Não se pode escapar do envelhecer.
A velhice é um fato inconteste. Não se pode fugir de colecionar anos.
A gente não nasce velho. Ficamos velhos com o passar do tempo.
Há os que envelhecem aos menos de cinquenta. Já outros deixam a mocidade bem antes dos quarenta. Terceiros se tornam idosos prematuramente. Mas os felizes velhinhos assopram as velinhas rodeados por netinhos. E nem percebem a velhice chegar.
Não se pode escapar da incontestável verdade. Minha avozinha já dizia: “ninguém fica pra semente. Mente quem assim o diz.”
Abandono. Palavra que me soa dura. Difícil de pensar nela.
De vez em quando percebo. Assentado a um banco da praça. Um senhorzinho de maior idade, com aquele olhar perdido no vazio do nada. Um olhar inexpressivo que parece nada enxergar. Solitário, sem nenhures a olhar por ele naquele banco com mais espaço. Ninguém ao lado dele lhe faz companhia. Triste realidade que se manifesta quando ultrapassamos bem mais que a maioridade. Lá se vai distante a fase adulta. Tarde se foi a nossa doce infância.
Idosos cuidam dos filhos até que eles ficam maiores.

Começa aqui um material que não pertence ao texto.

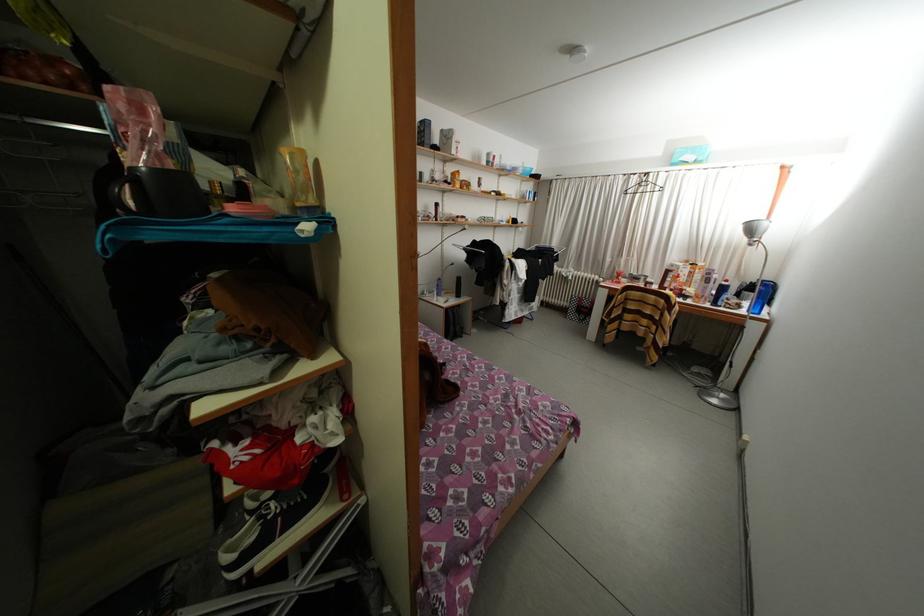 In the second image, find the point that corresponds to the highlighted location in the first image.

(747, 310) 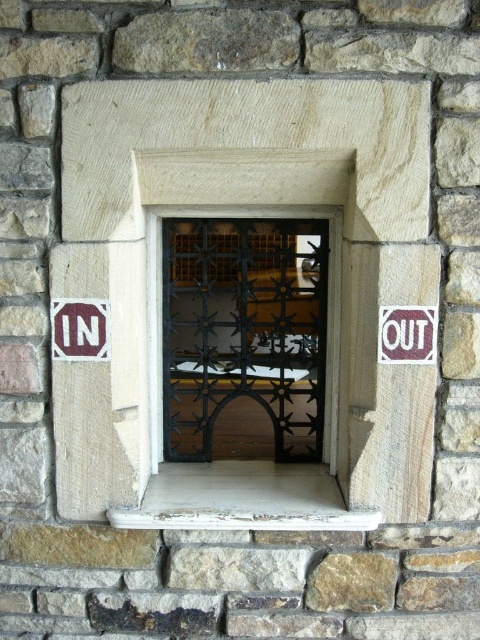 Question: Does maroon plastic sign at right have a greater width compared to white plastic sign at left?

Choices:
 (A) no
 (B) yes

Answer: (B)

Question: Is maroon plastic sign at right thinner than white plastic sign at left?

Choices:
 (A) yes
 (B) no

Answer: (B)

Question: Does maroon plastic sign at right have a lesser width compared to white plastic sign at left?

Choices:
 (A) yes
 (B) no

Answer: (B) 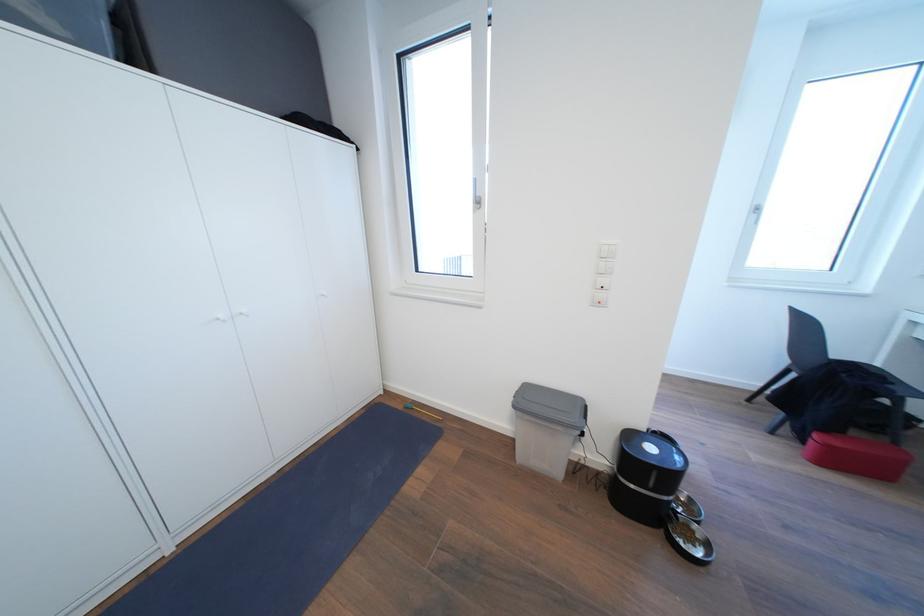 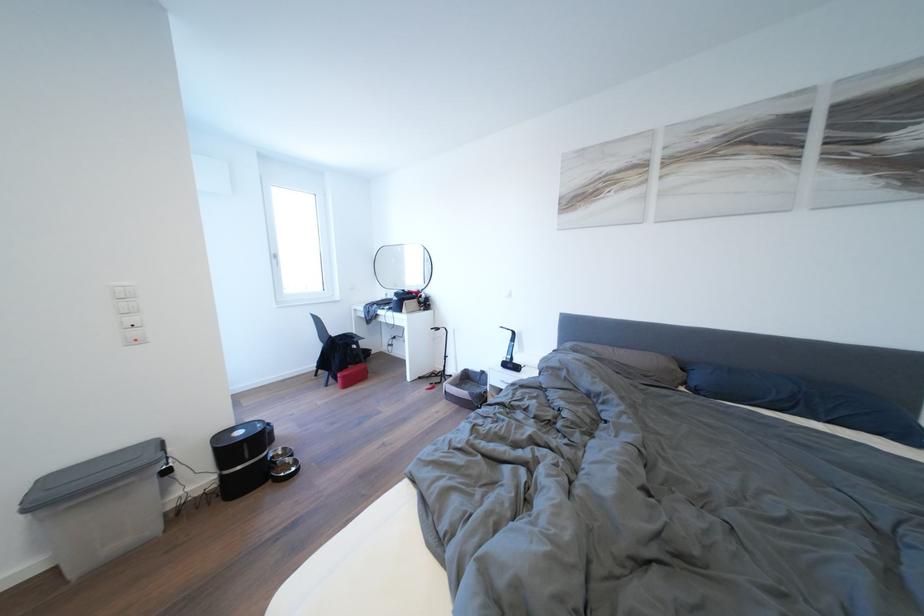 The point at (585, 424) is marked in the first image. Where is the corresponding point in the second image?

(160, 461) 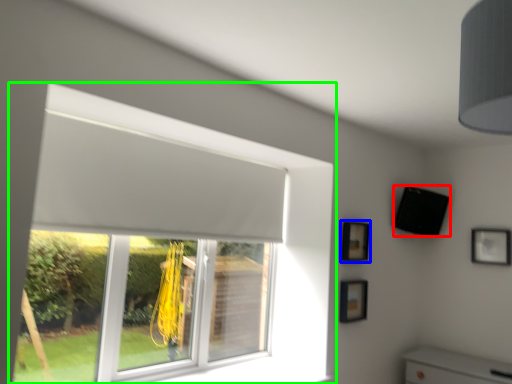 Question: Based on their relative distances, which object is nearer to speaker (highlighted by a red box)? Choose from picture frame (highlighted by a blue box) and window (highlighted by a green box).

Choices:
 (A) picture frame
 (B) window

Answer: (A) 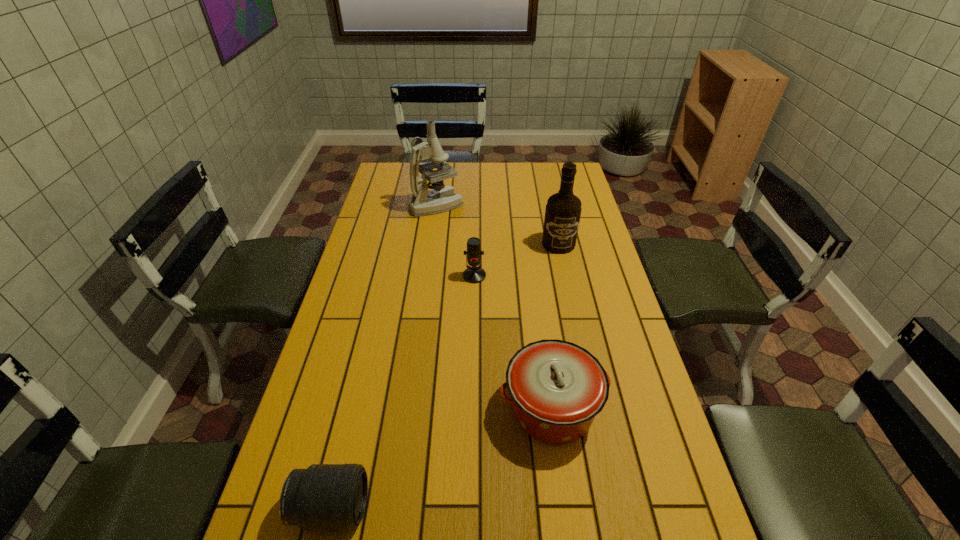 Locate an element on the screen. This screenshot has height=540, width=960. alcohol that is at the right edge is located at coordinates (563, 210).

Locate an element on the screen. casserole that is at the right edge is located at coordinates (557, 388).

Locate an element on the screen. This screenshot has width=960, height=540. vacant space at the far edge of the desktop is located at coordinates (520, 170).

Find the location of a particular element. vacant position at the left edge of the desktop is located at coordinates (362, 260).

The height and width of the screenshot is (540, 960). Identify the location of vacant space at the right edge of the desktop. (590, 348).

This screenshot has width=960, height=540. In the image, there is a desktop. Identify the location of free space at the far left corner. tap(393, 167).

Identify the location of free space at the far right corner. This screenshot has height=540, width=960. (580, 188).

Find the location of a particular element. The height and width of the screenshot is (540, 960). vacant region between the second nearest object and the fourth nearest object is located at coordinates (555, 326).

Where is `vacant space in between the third object from left to right and the casserole`? Image resolution: width=960 pixels, height=540 pixels. vacant space in between the third object from left to right and the casserole is located at coordinates (513, 341).

This screenshot has height=540, width=960. I want to click on free spot between the fourth farthest object and the second farthest object, so click(555, 326). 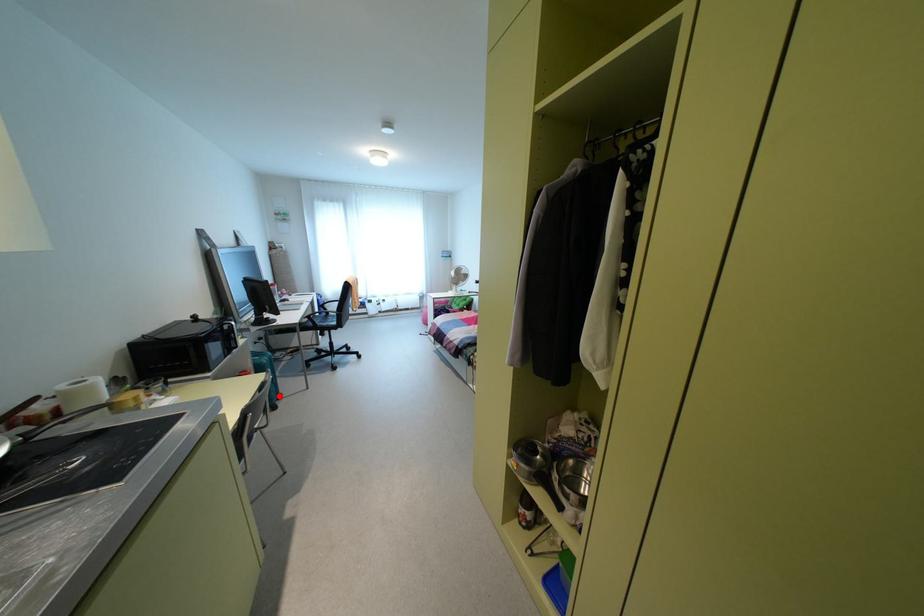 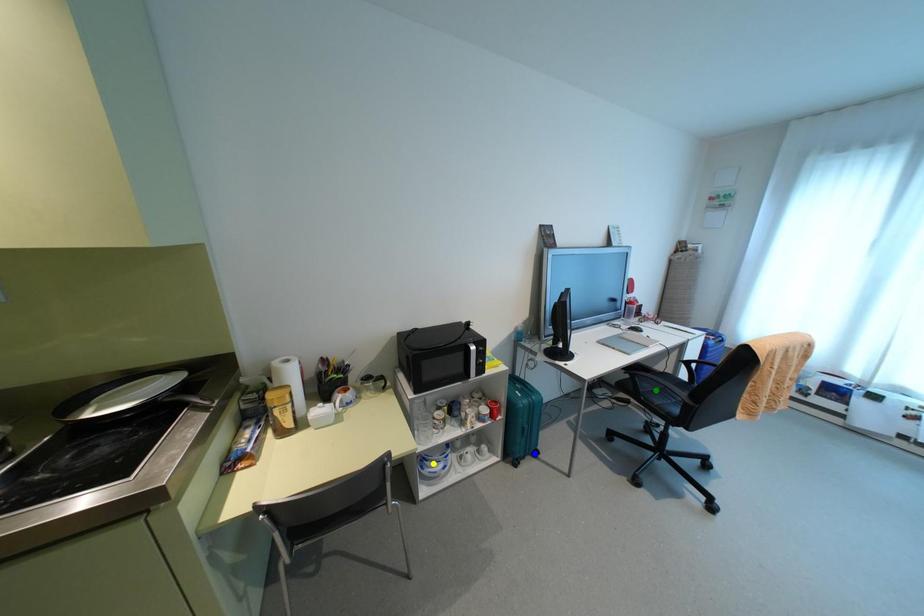 Question: I am providing you with two images of the same scene from different viewpoints. A red point is marked on the first image. You are given multiple points on the second image. Which point in image 2 is actually the same real-world point as the red point in image 1?

Choices:
 (A) yellow point
 (B) green point
 (C) blue point

Answer: (C) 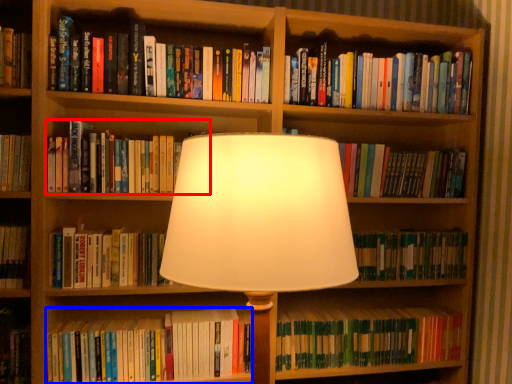 Question: Which point is further to the camera, book (highlighted by a red box) or book (highlighted by a blue box)?

Choices:
 (A) book
 (B) book

Answer: (B) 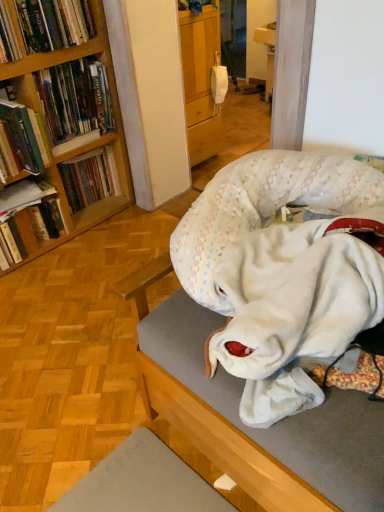 Question: Is hardcover book at left, which is counted as the third book, starting from the bottom, wider than hardcover book at left, which is counted as the third book, starting from the top?

Choices:
 (A) no
 (B) yes

Answer: (A)

Question: From the image's perspective, does hardcover book at left, which is counted as the third book, starting from the bottom, appear higher than hardcover book at left, which is counted as the third book, starting from the top?

Choices:
 (A) yes
 (B) no

Answer: (B)

Question: Is hardcover book at left, the fourth book in the top-to-bottom sequence, next to hardcover book at left, which is counted as the third book, starting from the top, and touching it?

Choices:
 (A) no
 (B) yes

Answer: (A)

Question: From a real-world perspective, is hardcover book at left, the fourth book in the top-to-bottom sequence, physically above hardcover book at left, which is counted as the 4th book, starting from the bottom?

Choices:
 (A) no
 (B) yes

Answer: (A)

Question: Is hardcover book at left, the fourth book in the top-to-bottom sequence, oriented towards hardcover book at left, which is counted as the third book, starting from the top?

Choices:
 (A) no
 (B) yes

Answer: (A)

Question: Looking at the image, does hardcover book at left, which is the 2th book in bottom-to-top order, seem bigger or smaller compared to hardcover books at left, the second book when ordered from top to bottom?

Choices:
 (A) small
 (B) big

Answer: (A)

Question: Is point (14, 183) closer or farther from the camera than point (102, 95)?

Choices:
 (A) closer
 (B) farther

Answer: (A)

Question: From a real-world perspective, relative to hardcover books at left, the second book when ordered from top to bottom, is hardcover book at left, which is the 2th book in bottom-to-top order, vertically above or below?

Choices:
 (A) below
 (B) above

Answer: (A)

Question: Considering the positions of hardcover book at left, which is the 2th book in bottom-to-top order, and hardcover books at left, acting as the fifth book starting from the bottom, in the image, is hardcover book at left, which is the 2th book in bottom-to-top order, wider or thinner than hardcover books at left, acting as the fifth book starting from the bottom,?

Choices:
 (A) thin
 (B) wide

Answer: (B)

Question: From the image's perspective, is hardcover book at left, which is the 2th book in bottom-to-top order, above or below white plush dog bed at center?

Choices:
 (A) above
 (B) below

Answer: (A)

Question: Is hardcover book at left, the fifth book when ordered from top to bottom, to the left or to the right of white plush dog bed at center in the image?

Choices:
 (A) left
 (B) right

Answer: (A)

Question: In terms of size, does hardcover book at left, the fifth book when ordered from top to bottom, appear bigger or smaller than white plush dog bed at center?

Choices:
 (A) big
 (B) small

Answer: (B)

Question: Considering the positions of hardcover book at left, the fifth book when ordered from top to bottom, and white plush dog bed at center in the image, is hardcover book at left, the fifth book when ordered from top to bottom, wider or thinner than white plush dog bed at center?

Choices:
 (A) wide
 (B) thin

Answer: (B)

Question: From the image's perspective, is hardcover book at left, which is counted as the third book, starting from the top, positioned above or below hardcover book at left, which is the 2th book in bottom-to-top order?

Choices:
 (A) below
 (B) above

Answer: (B)

Question: Is hardcover book at left, which is counted as the third book, starting from the top, wider or thinner than hardcover book at left, which is the 2th book in bottom-to-top order?

Choices:
 (A) wide
 (B) thin

Answer: (A)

Uma vez esses filhotes aprendem a voar sozinhos batem asas sem olhar o próprio ninho. E deixam o ninho paterno como filhos não pródigos. Constituindo outras famílias e se esquecem de onde nasceram. E nem ao menos fazem uma visitinha aos finais de semana. Para ver como seus pais estão de saúde. Se precisam de seus cuidados. Abandonados à própria sorte se esquecendo de um passado distante. Quando os pais zelavam por eles dando-lhes presentes de aniversário. Ou suprindo suas necessidades quando mais precisavam de ajuda.
Uma dia assisti, numa platéia onde faltaram aplausos. Uma cena que me comoveu.
Uma velhinha tristonha escreveu uma cartinha ao filho distante. Ela se queixava do abandono em que se encontrava. Numa casa de idosos ela esperava, pacienciosamente, a hora da partida rumo a outra vida.
Assim deixou escrita sua missiva em letras borradas pelo sofrimento:
“Me leva pra rua meu filho. Eu ainda tenho pernas boas. Contigo não me sentirei velha. Convide-me para sua casa pelo menos no domingo de manhã para compartilhar sua boa mesa e me sentir acompanhada. Fale comigo com carinho, meu filho. Não me repreenda nem fique agitado. Os velhos são como crianças e gostamos de sermos mimados. De nos fazer sorrir sem discordar. Celebre minhas ocorrências e não critique minhas loucuras. Vou tentar ser corajosa mesmo se estiver triste. Não me afaste de você nem fale comigo com raiva. Eu ainda tenho minha mente limpa e as memórias do passado me assediam. Venha me visitar na minha casa enquanto eu vivo. Depois não importa que não irei saber se você veio. Não irei lhe pedir nada. Apenas sua presença e contemplar seu rosto e sua juventude pela qual passei. Não me deixe triste sozinha. Não me ponha na cama. Os médicos estão errados, as dores estão na alma”.
É dura a realidade do abandono. Cuide, ame seus pais quando ainda os têm.
Não deixe pro amanhã o abraço que não lhe demos. Afague-os, acarinhe-os, caminhe com eles mesmo que amuletados. E se não morar ao lado deles não se esqueça de visitá-los não apenas nos finais de semana e sim todos os dias.
Um dia seus pais não vão estar mais aqui. E no céu não vai ser possível fazer-lhes uma visita. Agora é a hora. Amanhã vai ser outro dia.
Sei que é dura a realidade do abandono. Aquele velhinho, assentado a um banco da praça, de olhar vazio, em muito se assemelha ao meu saudoso pai. Quando o tive em meus braços pela última vez.